Personal information
- Full name: Carl August Berendsen
- Born: 16 August 1890 Sydney, New South Wales, Australia
- Died: 12 September 1973 (aged 83) Dunedin, New Zealand
- Role: Wicket-keeper

Domestic team information
- 1911/12: Wellington

Career statistics
| Competition | First-class |
| Matches | 4 |
| Runs scored | 19 |
| Batting average | 3.16 |
| 100s/50s | 0/0 |
| Top score | 8* |
| Catches/stumpings | 7/– |
- Source: Cricinfo, 26 November 2008

= Carl Berendsen =

New Zealand civil servant

Sir Carl August Berendsen (16 August 1890 – 12 September 1973) was a New Zealand civil servant and diplomat. After being in the Education and Labour Departments he joined the Prime Minister's Department in 1926, becoming its head in 1935. He was the creator of the Department of External Affairs, and collaborated with Michael Joseph Savage and Peter Fraser. He was Secretary for External Affairs 1928–32, Head of the Prime Minister's Department 1932–43, and Secretary of the War Cabinet 1939–43. He attended all Imperial Conferences 1926–43, and assemblies of the League of Nations and later the United Nations.

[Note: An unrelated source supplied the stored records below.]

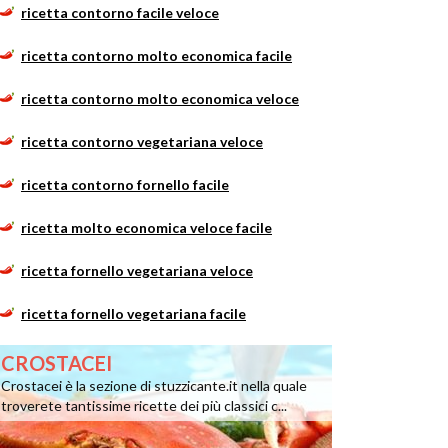
ricetta contorno facile veloce
ricetta contorno molto economica facile
ricetta contorno molto economica veloce
ricetta contorno vegetariana veloce
ricetta contorno fornello facile
ricetta molto economica veloce facile
ricetta fornello vegetariana veloce
ricetta fornello vegetariana facile
CROSTACEI
Crostacei è la sezione di stuzzicante.it nella quale
troverete tantissime ricette dei più classici c...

Berendsen served as the country's first High Commissioner to Australia, from 1943 until 1944; this was to improve relations with Australia (John Curtin) and for health reasons because of Fraser's notoriously disorganised work habits. He was then transferred to Washington, D.C., where he served as Minister to the United States between 1944 and 1952 (and, in this role, signed the ANZUS Treaty on behalf of New Zealand). In late 1967 he was appointed as member of the team headed by UN envoy Gunnar Jarring to establish peace in the Middle East following the Six-Day War.

He was born in Sydney, Australia, and educated (LLM) at Victoria University College. Berendsen served with New Zealand forces in Samoa in World War I, and from 1917 to 1919 after being called up in Trentham Camp and Sling Camp, England; then in the High Commission in London for the 1919 election and licensing polls.

In 1935, Berendsen was awarded the King George V Silver Jubilee Medal. He was appointed a Companion of the Order of St Michael and St George in the 1936 King's Birthday Honours, and was promoted to Knight Commander of the same order in the 1946 New Year Honours. In 1953, he was awarded the Queen Elizabeth II Coronation Medal.

Berendsen married Nellie Ellis Brown at St John's Church, Wellington on 15 December 1917. They had two sons.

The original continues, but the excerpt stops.